Clintrial data entry interface facilitated replication of all three form-level orientations source, time, and concept , while the Excel data entry interface could not visually represent three orientations in the two-dimensional worksheet.
For example, time was usually recorded as a record row identifier in Excel, whereas in Clintrial, data taken at different time points were represented as different patient visits in the navigation tree and, thus, on different data entry screens. Excel also exhibited a lesser degree of spatial proximity than Clintrial Table 6. For our demonstration CRF with 20 variables, users were obliged to transfer their hands from keyboard to mouse several times and visually scan for the correct column, slowing data entry and adding mental steps.
Semantic proximity is mapped to spatial proximity in Fig. Further, as the number of variables on a form increases, the spatial proximity decreases more rapidly in the table-based representation and semantic and spatial proximity are further decoupled.
Thus, whereas spatial and semantic proximity correlate closely on the CRF and Clintrial representations, they do not do so in the Excel table-based view. The user must therefore compensate, mapping the form view of the CRF to the table view in Excel and increasing the amount of visual scanning, resulting in higher cognitive loads [ 21 , 22 ].
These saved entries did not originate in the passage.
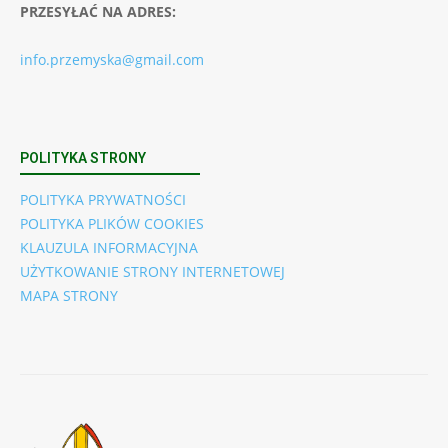
PRZESYŁAĆ NA ADRES:
info.przemyska@gmail.com
POLITYKA STRONY
POLITYKA PRYWATNOŚCI
POLITYKA PLIKÓW COOKIES
KLAUZULA INFORMACYJNA
UŻYTKOWANIE STRONY INTERNETOWEJ
MAPA STRONY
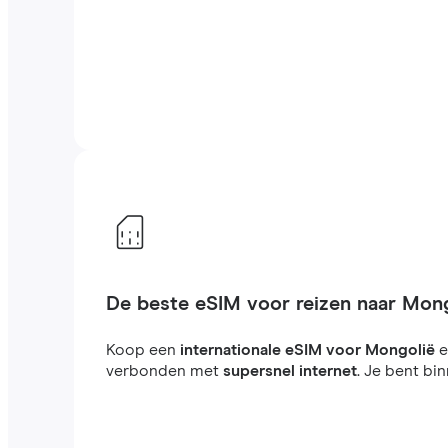
De beste eSIM voor reizen naar Mon
Koop een
internationale eSIM voor Mongolië
e
verbonden met
supersnel internet
. Je bent bi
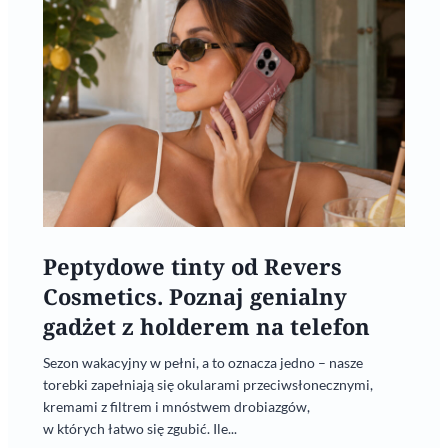
Peptydowe tinty od Revers
Cosmetics. Poznaj genialny
gadżet z holderem na telefon
Sezon wakacyjny w pełni, a to oznacza jedno – nasze
torebki zapełniają się okularami przeciwsłonecznymi,
kremami z filtrem i mnóstwem drobiazgów,
w których łatwo się zgubić. Ile...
The task analysis results displayed in Table 7 show the number of steps required to process data for the example clinical trial in each system. In addition, for forms with more than 10 fields, the table-based view of Excel forces either multiple keyboard-to-mouse hand movements physical steps , or visual mapping from the data source to a more normalized spreadsheet structure mental steps resulting in a higher cognitive load on the user [ 21 , 22 ]. Because spatial proximity issues, a greater number of total steps, and a higher proportion of internal steps in Excel would yield slower entry times with that utility, we correspondingly adjusted our data entry metric to 4 minutes as the time required to data-enter a CRF page in Excel, versus 3.
Pro forma and operationalization
On the basis of these results we also added 2 minutes per discrepancy in Excel to account for manually applying the rule and tracking each discrepancy. Importantly, these task analysis results thus inform an associated cost analysis.
In addition to the data processing metrics described in the Methods section, time required for programming, user testing, and coordination of data processing were included to yield a more comprehensive cost analysis. Programming, including user testing for the database and data validation checks, was estimated at 1. We assumed 20 hours per month for managing data collection and an additional 10 hours per month for additional administrative tasks daily back-ups; creation of status reports; reconciliation of manual tracking with data needed for the Excel system.
Our model assumed a month enrollment period at a rate of 1 enrollment per month. All of the data management costs here are variable; the particular cost drivers for each of the six categories of data management tasks, however, are different.
To access Lynda.com courses again, please join LinkedIn Learning
Database set-up costs are determined by number of total and unique CRF pages as well as number of data validation checks programmed. Data entry costs are driven by the number of data fields to be entered, often assessed at the page level by assuming a standard number of fields per page e.
Data cleaning costs are driven ultimately by the number of queries generated.